I can think of at least four reasons why many wives struggle with this verse. First, modern culture is more egalitarian than what we find in the Bible, so the idea of wifely submission seems unnatural to us.
Second, many wives are better leaders than their husbands, earn more money than their husbands, and supervise men at work. Why would a natural leader submit to someone with less leadership ability?
Third, some husbands are irresponsible and oppressive, making the marriage a living hell. Heartfelt submission to that kind of person is nearly impossible.
Fourth, some husbands are so unqualified to lead that following them would take the family backward in almost every way. When all these things combine, the idea of wifely submission seems almost unbearable.
A biblical example of wifely submission is Sarah, who obeyed Abraham and called him her lord (1 Peter 3:6). But if you read their story, you will discover that Sarah could also be assertive. At one point she almost defied Abraham’s leadership, and nearly ordered him to do what she wanted. Abraham could have put Sarah down, but God said, Listen to whatever Sarah tells you (Genesis 21:12). Many have learned that it is easier for wives to follow their husbands, when their husbands are willing to listen to their wives.
After many years of marriage Julene and I are still trying to figure this out, but the following example might be helpful. Every so often we will be in the car and she will say, Honey, you are going too fast. And I will say, Yes dear. And she will say, Honey, you are going to miss your exit. And I will say, Yes dear. And she will say, Honey, you are going to run out of gas. And I will say, Yes dear.
I do not like to admit it, but there are times when I’m going too fast, or I’m going to miss my exit, or I’m going to run out of gas. Heaven knows I’m not the best driver, and it actually helps to listen to my wife. That said, there is one thing she is never allowed to do: grab the steering wheel. If two people try to steer the car, no one will enjoy the ride, and it could be fatal.
Colossians 3:19 Husbands, love your wives and do not be harsh with them.

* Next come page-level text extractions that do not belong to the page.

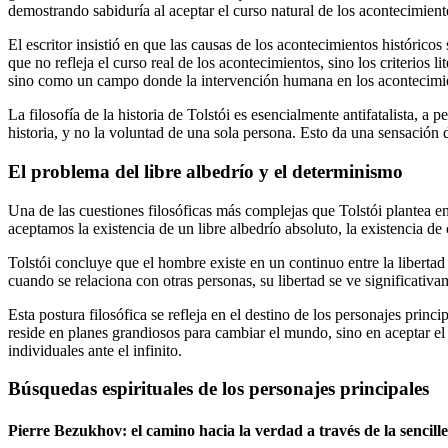
demostrando sabiduría al aceptar el curso natural de los acontecimient
El escritor insistió en que las causas de los acontecimientos históricos
que no refleja el curso real de los acontecimientos, sino los criterios l
sino como un campo donde la intervención humana en los acontecimie
La filosofía de la historia de Tolstói es esencialmente antifatalista, a
historia, y no la voluntad de una sola persona. Esto da una sensación 
El problema del libre albedrío y el determinismo
Una de las cuestiones filosóficas más complejas que Tolstói plantea en l
aceptamos la existencia de un libre albedrío absoluto, la existencia de 
Tolstói concluye que el hombre existe en un continuo entre la libertad
cuando se relaciona con otras personas, su libertad se ve significativam
Esta postura filosófica se refleja en el destino de los personajes pri
reside en planes grandiosos para cambiar el mundo, sino en aceptar el 
individuales ante el infinito.
Búsquedas espirituales de los personajes principales
Pierre Bezukhov: el camino hacia la verdad a través de la sencill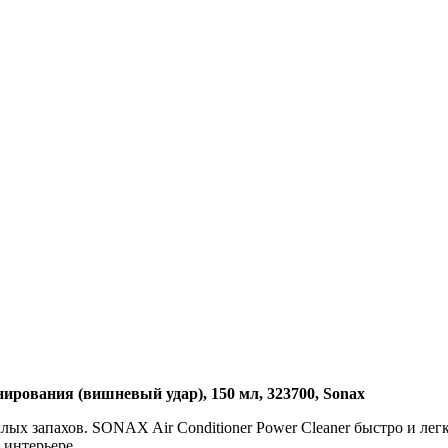
нирования (вишневый удар), 150 мл, 323700, Sonax
лых запахов. SONAX Air Conditioner Power Cleaner быстро и лег
 интерьере.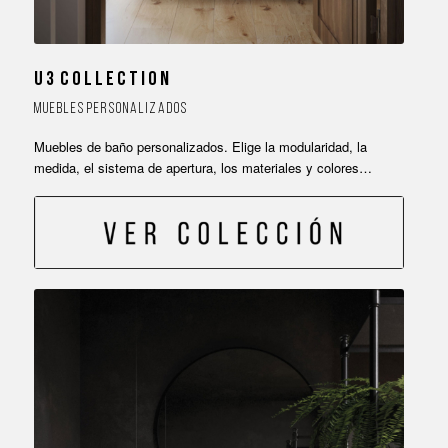
U 3 C O L L E C T I O N
M U E B L E S P E R S O N A L I Z A D O S
Muebles de baño personalizados. Elige la modularidad, la
medida, el sistema de apertura, los materiales y colores…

Whenever I am upset, the most natural thing in the world is to be harsh with my wife. But she has explained that my words can be more hurtful than I want them to be; and if I knew how hurtful they were, I would not say them.
Thankfully, she has been willing to overlook my harshness because I have built up an emotional bank account. Whenever I say something positive, it’s like making a little deposit. Whenever I say something negative, it’s like making a little withdrawal. As long as there is a balance, the relationship is stable. But if it gets overdrawn, things are less predictable.

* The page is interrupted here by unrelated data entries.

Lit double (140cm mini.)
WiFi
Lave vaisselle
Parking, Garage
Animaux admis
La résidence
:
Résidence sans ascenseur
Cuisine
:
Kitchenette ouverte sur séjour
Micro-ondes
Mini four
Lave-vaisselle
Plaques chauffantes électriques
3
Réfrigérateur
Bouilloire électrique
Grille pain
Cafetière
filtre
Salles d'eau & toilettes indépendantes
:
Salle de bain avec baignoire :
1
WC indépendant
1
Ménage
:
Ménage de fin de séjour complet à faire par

A young man was getting married, and his father-in-law gave him a gift. Inside the box was a watch with words inscribed on the glass: Say something nice to Sarah. Whenever he checked the time, he was reminded of the easiest way to have a happy relationship.
Colossians 3:20 Children, obey your parents in everything, for this pleases the Lord.
Paul stated one of the Ten Commandments given by God from the top of Mount Sinai. The first four concern our relationship with God: (1) have no other gods; (2) make no idols; (3) do not blaspheme; and (4) observe the Sabbath. The final six concern our relationship with others: (1) honor your parents; (2) do not murder; (3) do not commit adultery; (4) do not steal; (5) do not lie; and (6) do not covet.
The arrangement is significant since, generally speaking, murder is worse than adultery; adultery is worse than stealing; stealing is worse than lying; and lying is worse than coveting. But the commandment just before the prohibition of murder is to honor our parents. And any child so rebellious as to curse his parents could have been put to death (Exodus 21:17).
This may seem extreme, but honoring parents is the foundation of civilization. If children do not learn to respect their parents, they are less likely to respect their teachers, employers, the law, or God himself. Authority and submission are important to God; and civilization rests on children respecting their parents.
Reflection and Review
Have you ever been deeply hurt?
Why is forgiveness important?
Should wives always submit to their husbands?